Sadie's Original Recipe:
Here is the recipe that Sadie gave me back in 2014, untweaked. Several readers still use this recipe, so I wanted to include this in my article. This is the quote from Sadie, who used a millet, rice, and sorghum flour blend. The salt and xanthan gum are not used in the starter but in the bread:
- Mix together equal parts of the flour of your choice and water. Avoid using pure starches like tapioca, corn, or potato starch.
- Leave it in a bowl at room temperature, covered by a towel. Add a little more flour and a little more water every 8-12 hours (2-3 times per day).
- After 3-5 days, the mixture should start to smell sour and have some bubbles. Congratulations, you're almost there.
- Once your mixture is bubbling, add a little bit to your bread mix. Do not use any yeast. Let this rise for at least 12 hours.
- Once the dough has risen, it will be your sourdough starter! Use a little bit of this dough in a fresh batch of dough.
- You'll be impressed at how vigorous your sourdough can be.
- Always save a cup or so of your last dough to use as a starter in your next batch.
- Keep it in the fridge, and be sure to "feed" it with fresh water and your blend of flour from the bread recipe at least once a week, but twice if you can.
If you want to try another great sourdough recipe, give this Gluten Free Sourdough Bagels recipe a try! If you want to make incredible gluten free bread quicker, give my delicious Gluten Free Bread Machine Bread recipe a try!
Gluten Free Sourdough Bread
- 2 cups gluten free flour blend * see note
- 1 teaspoon kosher salt
- ½ cup sourdough starter
- water by feel
- Please read the post because it is loaded with tips from me and readers. It is impossible to put them all in this recipe card.
- Put dry ingredients into a bowl and whisk together.
- Add water and sourdough starter.
- You want a dough that is wet like pancake batter.
- Let the dough rise for 12-24 hours at room temperature.
- Put some aside to be used as your starter for another time.
- Put in a greased loaf pan and bake at 350-400 for one hour.
- Cool completely before slicing.
- Read the entire post. You will miss a lot of tips and tricks in making this recipe a huge success.

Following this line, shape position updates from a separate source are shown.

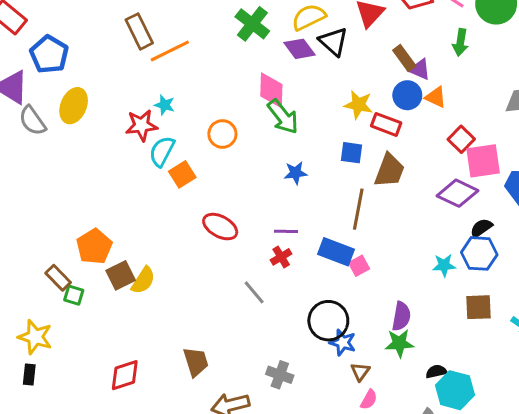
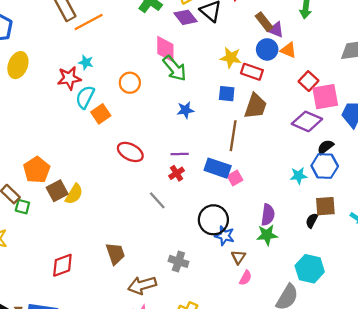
black semicircle: (436, 372) -> (312, 221), moved, turned -48

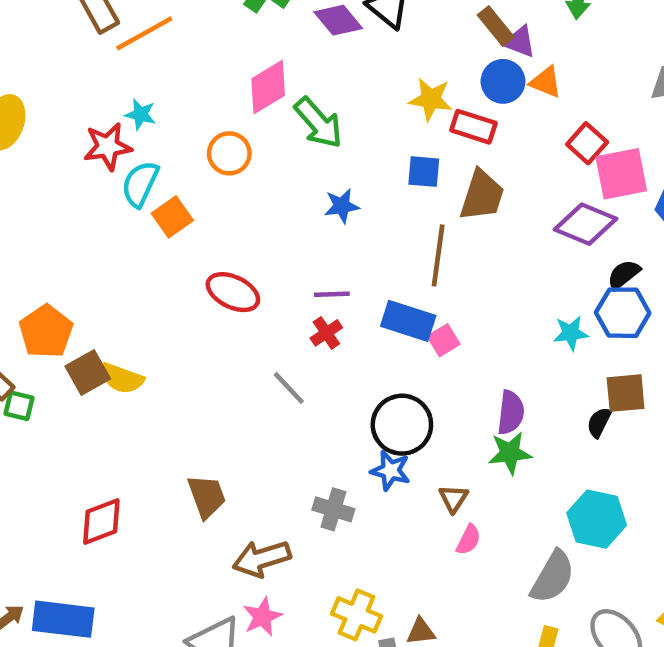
pink diamond: (165, 49) -> (268, 87), moved, turned 60
yellow semicircle: (74, 194) -> (122, 378), turned 80
blue star: (225, 236) -> (390, 471), moved

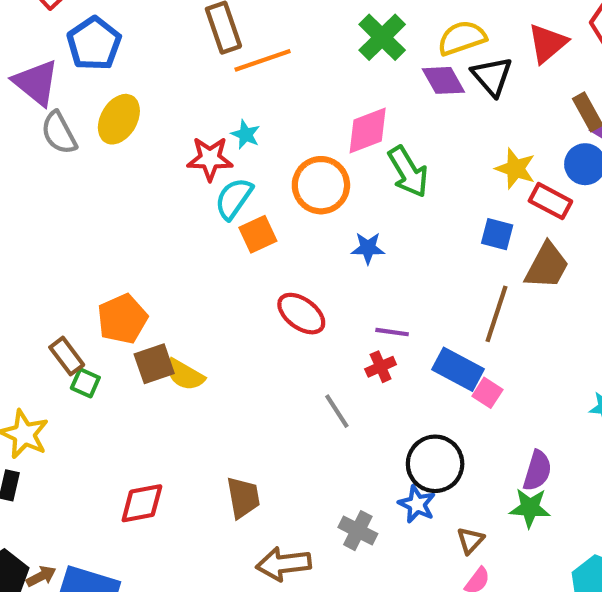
orange circle: (229, 153) -> (321, 185), size x1.4
blue star: (342, 206) -> (368, 248), moved
pink square: (444, 340) -> (487, 393), turned -36

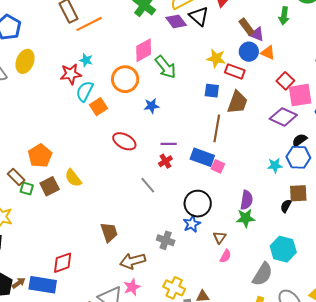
brown square: (154, 364) -> (50, 186), moved
yellow semicircle: (185, 375) -> (73, 178), turned 30
red diamond: (142, 503) -> (63, 263), moved
blue star: (417, 504) -> (192, 224), turned 30

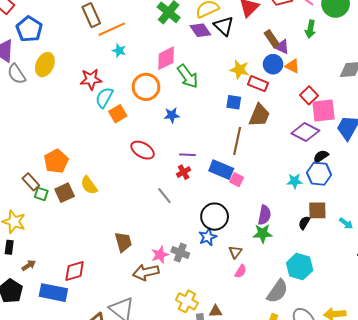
cyan star: (86, 60) -> (119, 51), moved
brown arrow: (19, 283) -> (29, 265), moved
pink star: (132, 287) -> (160, 255), moved

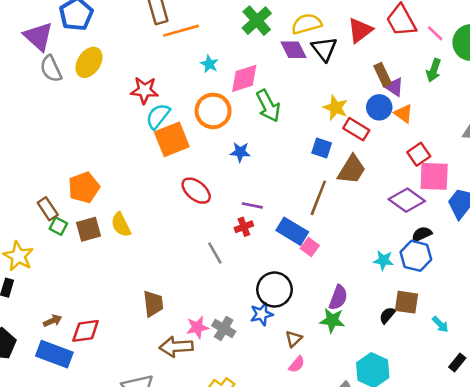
cyan star: (119, 51) -> (209, 64), moved
orange square: (118, 114) -> (172, 139), size x1.5
brown arrow: (29, 265) -> (53, 321), moved

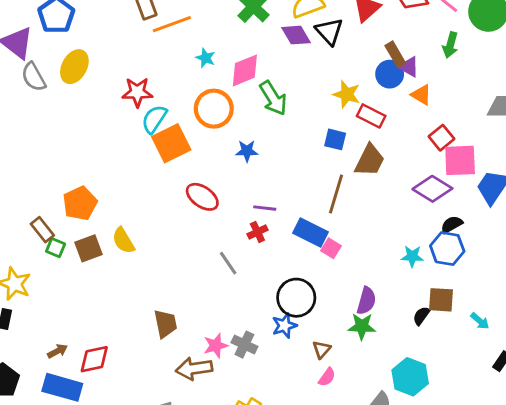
blue circle: (379, 107) -> (390, 74), moved

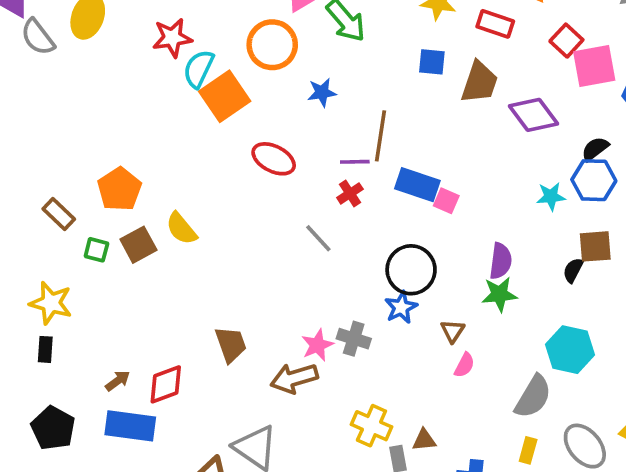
red rectangle: (371, 116) -> (495, 24), moved
purple diamond: (432, 189) -> (534, 115), moved, turned 30
brown line: (336, 194) -> (380, 136), moved
brown rectangle: (42, 230) -> (59, 214), moved
brown trapezoid: (165, 324) -> (231, 344), moved

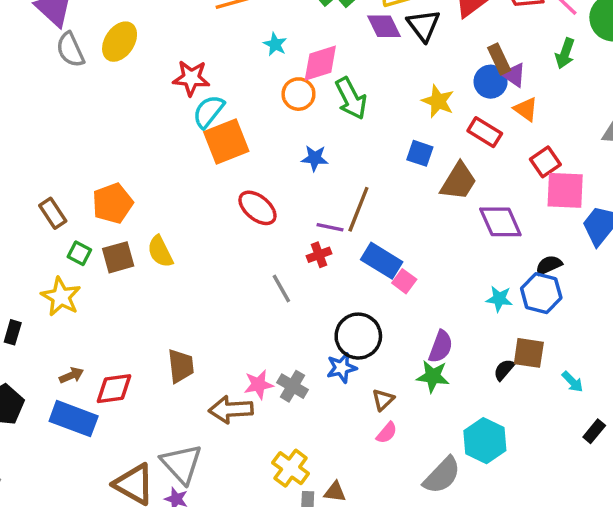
orange circle: (272, 45) -> (298, 94), moved, size x0.7
yellow star: (51, 303) -> (61, 297), moved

- Use a flour blend that works well with yeast. I like to use Cup4Cup, Pillsbury, or Jules GF Blend. Many readers have successfully used Bob's 1:1 and King Arthur's Measure for Measure.
- Note this is a recipe that came from Sadie at Bread Srsly. She has lots of tips in the article as well as 100s of reader comments filled with tips.
Please know that every gluten free flour blend has a different starch to grain ratio. If you use a blend I didn't test, you may need to adjust your moisture levels in your baked goods.
Nutritional information is an estimate provided to you as a courtesy. You should calculate the actual nutritional information with the products and brands you are using with your preferred nutritional calculator.